Hacker News new | ask | show | jobs
by intrepidhero 2072 days ago
What I really want for python is a knob to improve startup time. I've imagined there must be a way to "statically link dependencies so that import isn't searching the disk but just loading from a fixed location/file. There doesn't seem to be many resources on the net. I've found this one: https://pythondev.readthedocs.io/startup_time.html. I tried using virtualenvs to limit my searchable import paths, and messed around with cython in effort to come up with a static linked binary. But I've yet to come up with anything that really improves the startup time. Clearly I have no idea what I'm doing.
8 comments

I once got quite a bit of startup time improvement by simply swapping out cpython's malloc calls for a version that took a large amount of resources at first (~5GB, can be tuned to your workload), and allocated from that. CPython makes many many thousands of mallocs at startup so this gave significant improvement.
This is a really interesting approach. I'd love to hear more. Were you patching cpython then? Is your work online somewhere?
See sibling. But yes I patched cpython, it’s pretty easy to build yourself.
Can you please share some numbers if you have them? How much improvement, etc.
60% decrease in startup time, 10% improvement in general runtime. Of course if you exceed the initial allocation the whole thing will crash. That could probably be worked around with a bit more intelligence in the allocator.

This was part of a class project so not available online unfortunately. It’s good practice to implement it yourself though! There are lots of resources online for implementing fast allocators.

>Clearly I have no idea what I'm doing.

Doesn't look like that from over here.

Many times the difference between failure and the magic spell working is 1 more late night iteration. In this specific case you are working against some difficult constraints that are deep in the language. That said, there is almost always a way to side-step a problem altogether. You may find that one workaround is to amortize the startup concern over time - I.e. reorient the problem domain so you only have start the python process once a day. Or, find a way to defer loading of required components until the runtime actually needs them.
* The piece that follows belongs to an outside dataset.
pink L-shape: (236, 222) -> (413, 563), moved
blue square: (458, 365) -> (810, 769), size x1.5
It is trivial in Python to move towards a lazier way to load modules on first use, it's just not idiomatic or too readable (thus we do top-level imports).
If you want to improve startup for a script that you use frequently consider using one of the app builders such as PyOxidizer[1]. They do work to improve startup by embedding all the modules in the binary and then loading them from memory.
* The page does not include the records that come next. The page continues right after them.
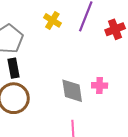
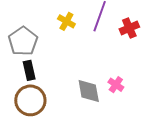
pink cross: (100, 85) -> (116, 85), turned 35

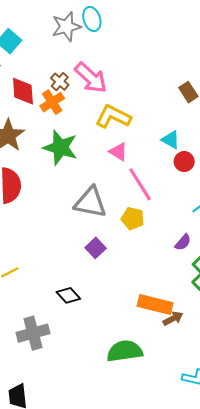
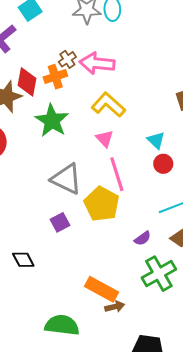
pink arrow: (91, 78) -> (97, 63), turned 128
red diamond: (23, 91) -> (27, 82), moved
yellow pentagon: (133, 218) -> (102, 204), size x1.6

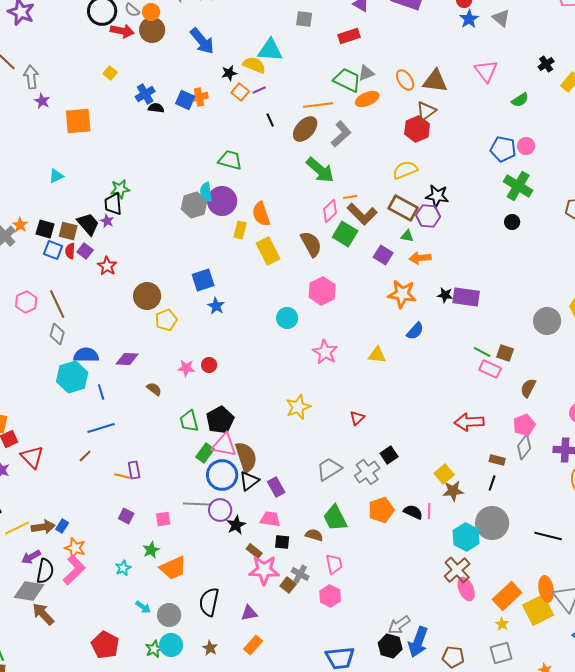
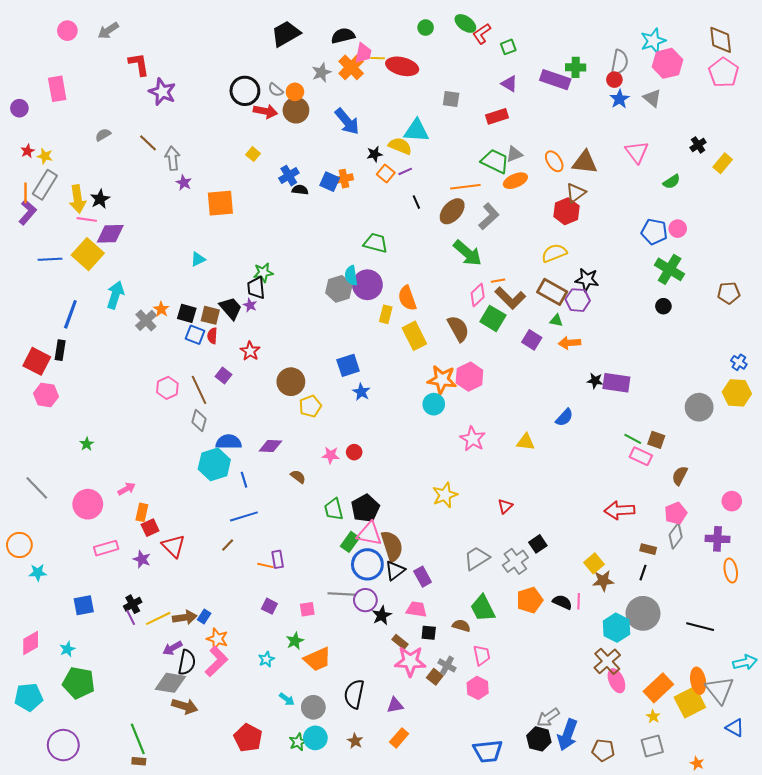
purple square: (85, 251) -> (224, 376), moved
orange star: (402, 294) -> (442, 380), moved
brown arrow: (43, 614) -> (185, 706), turned 150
[1] https://pyoxidizer.readthedocs.io/en/latest/index.html

What I found is that Python is not that terrible (interpreter starts in 60ms on my laptop and imports an empty local file: `touch empty.py; time python3 -c 'import empty'`).

However, idiomatic Python shortcuts to expose everything at the top level (star imports or imports of everything in the top-level __init__.py) cause everything to be imported everywhere. __all__ is all but forgotten, so importing things like flask, sqlalchemy, requests and similar will take anywhere from 100-500ms each, even if you just need a single function from a submodule.

Worst offenders are things which embed their own copy of requests (likely for reproducible builds) taking upwards of 800ms just to import even if your project already imported requests directly.

I don't think it has anything to do with search paths, but simply with loading and executing hundreds of files. If you need those modules, Python will read them. Perhaps moving your venv to a "ramdisk" might help?

Have you established that searching for modules is slow? I think it just takes time to actually process the imported modules and load everything into memory.
On Windows (what with atrocious NTFS performance and all) an interpreter that's using a zipped library is way faster than one using loose modules.
No. In fact my experiments suggest otherwise. That was just where my intuition lead me.
You can compile your Python code using Nuitka, the resulting binary has much better startup time. I do this for a couple of command line tools.
Couldn't a Python implementation in Truffle (GraalVM) solve the startup problem?
That's GraalPython.

    python -s [-S]